As I start to walk away, her voice stops me.
“Your cousins needed help. We are family; they are my children. I chose to come here and help you, uproot them from where they grew up, and look what has become of their lives, Sonya. Selfish, selfish Sonya. If they need help, we give it to them.”
Remembering Finn’s words, I look at her. “If they are hungry, they should work for it like everyone else does. I have a mortgage on a house that was paid for because they needed help. When is enough, enough?”
Her eyes grow wide and angry. “When I can take care of them like I do you and Noah.”
I turn and walk toward the door.
“Don’t you walk away from me!”
I repeat what I said before, “Don’t come home until you are clean.”
I waited outside the hospital until she sent me a text. She said she will call me she is going to take her boy home, but he has to be out of school for ten days. She also told me she will call me later. She was short and to the point, and as a guy, I appreciate that. However, as someone trying to figure out where this path is leading, it kind of fucked with me.
I pull down the dusty gravel road toward what used to be home at the very end of a dead end road. I laugh at the irony.
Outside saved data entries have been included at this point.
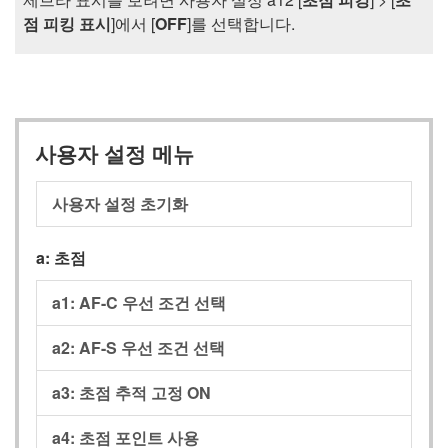
점 피킹 표시
]에서 [
OFF
]를 선택합니다.
사용자 설정 메뉴
사용자 설정 초기화
a:
초점
a1:
AF-C 우선 조건 선택
a2:
AF-S 우선 조건 선택
a3:
초점 추적 고정 ON
a4:
초점 포인트 사용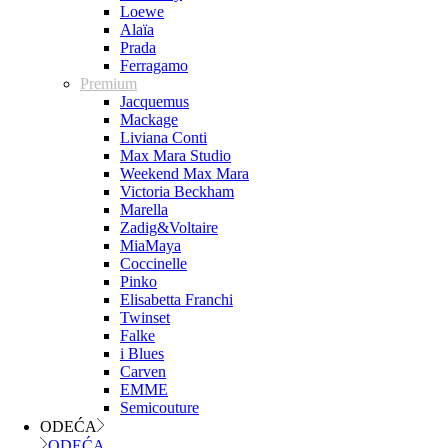
Loewe
Alaïa
Prada
Ferragamo
Premium
Jacquemus
Mackage
Liviana Conti
Max Mara Studio
Weekend Max Mara
Victoria Beckham
Marella
Zadig&Voltaire
MiaMaya
Coccinelle
Pinko
Elisabetta Franchi
Twinset
Falke
i Blues
Carven
EMME
Semicouture
ODEĆA
ODEĆA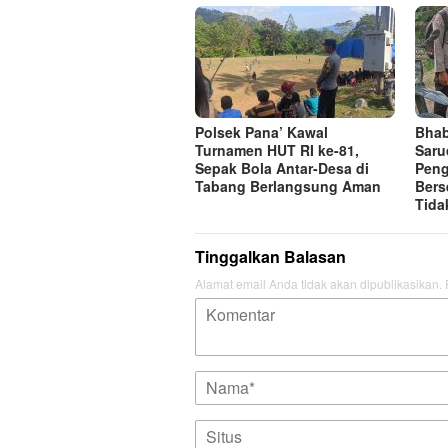
Polsek Pana’ Kawal
Bhab
Turnamen HUT RI ke-81,
Saru
Sepak Bola Antar-Desa di
Peng
Tabang Berlangsung Aman
Bers
Tida
Tinggalkan Balasan
Alamat email Anda tidak akan dipublikasikan.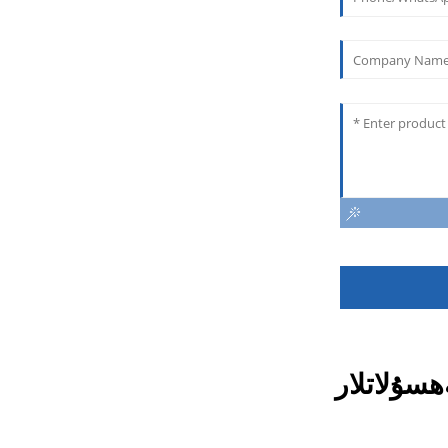
ھسۇلاتلار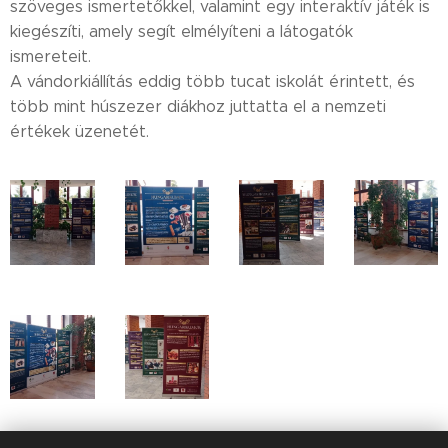
szöveges ismertetőkkel, valamint egy interaktív játék is
kiegészíti, amely segít elmélyíteni a látogatók
ismereteit.
A vándorkiállítás eddig több tucat iskolát érintett, és
több mint húszezer diákhoz juttatta el a nemzeti
értékek üzenetét.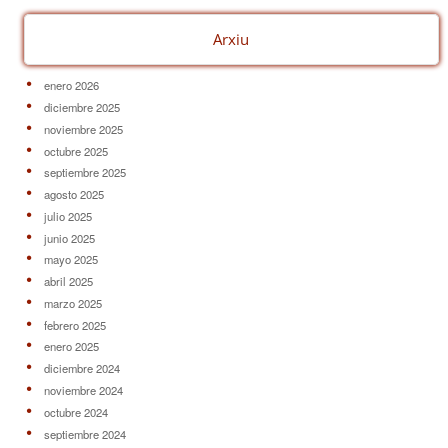
Arxiu
enero 2026
diciembre 2025
noviembre 2025
octubre 2025
septiembre 2025
agosto 2025
julio 2025
junio 2025
mayo 2025
abril 2025
marzo 2025
febrero 2025
enero 2025
diciembre 2024
noviembre 2024
octubre 2024
septiembre 2024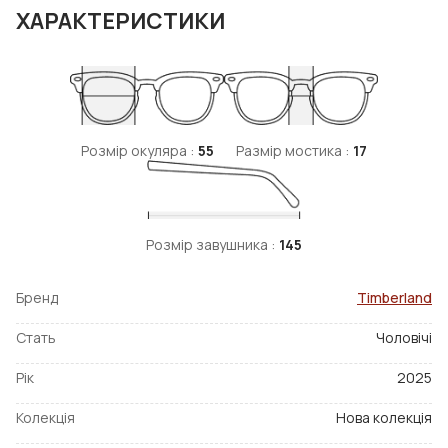
ХАРАКТЕРИСТИКИ
Розмір окуляра :
55
Размір мостика :
17
Розмір завушника :
145
Бренд
Timberland
Стать
Чоловічі
Рік
2025
Колекція
Нова колекція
Coming here wasn’t easy. It brings back memories and heightened emotions.
Nothing has changed except the few houses look older and less taken care of. I still see the remains of the old mobile mansion. The place went up when good old Mom stepped outside while she was cooking up meth. No clue what the hell she even came out for. It wasn’t like she was bringing lemonade to me and the old man. She was probably fucked up and lost. Lucky for her, she didn’t die inside the tin can, but was it really? Her life was a joke. She was a waste of fucking air. Now she’s living it up with a different man every couple months, last I knew. I stopped giving a shit six years ago.
I pull over before I get too close, just to take in the place where I grew up. Yes, grew up, and fast, too. I had to.
The old porch is still standing and the ground is still charred. No idea why Dad hasn’t tried to do some work, bring in some soil or something to cover it, or at least torch the porch so it isn’t still taking up space. The whole place is a fucking eyesore.
Do I hate my mother? Maybe. Do I blame her for all the shit that went wrong in my life over the last ten or so years? Abso-fucking-lutely. Do I dwell on it, let it draw me down? No. I stayed the fuck away and went after what I wanted, and now I have it. I am living my dream, one not bought from selling drugs or selling out, but earned from the blood, sweat, and tears of many, many years.
I throw the SUV in drive and hit the gas, the tires kicking up loose gravel. I speed past the burned can and to the left, toward the garage.
There are about five cars in the old driveway waiting for the old man or the owners to pick them up and about twenty heaps of shit in the field beside the garage.
Throwing the car in park, I get out and walk toward the door that says, ‘Beckett and Son.’ I open the door and the bell jingles, though it’s not much of a warning that someone is coming in when the air compressor is blatting and the grease gun is whining.
The smell of oil fills my senses and gone is the scent of her.
I see Dad bent over a car with the hood open, a shop rag hanging from his back pocket.
“Yo! Old man!” I yell to him like I always did back then.
I hear his deep laugh, and he takes a step back before standing.
“Not much older than you, boy.” He smiles, wiping his hands on the rag. “Sixteen when I—”
“Got her knocked up,” I finish his sentence and smile.
“What’s the difference between a pregnant woman and a light bulb, son?”
“Can’t unscrew a pregnant woman,” I answer.
“Wouldn’t want to, either. Something good came out of her.”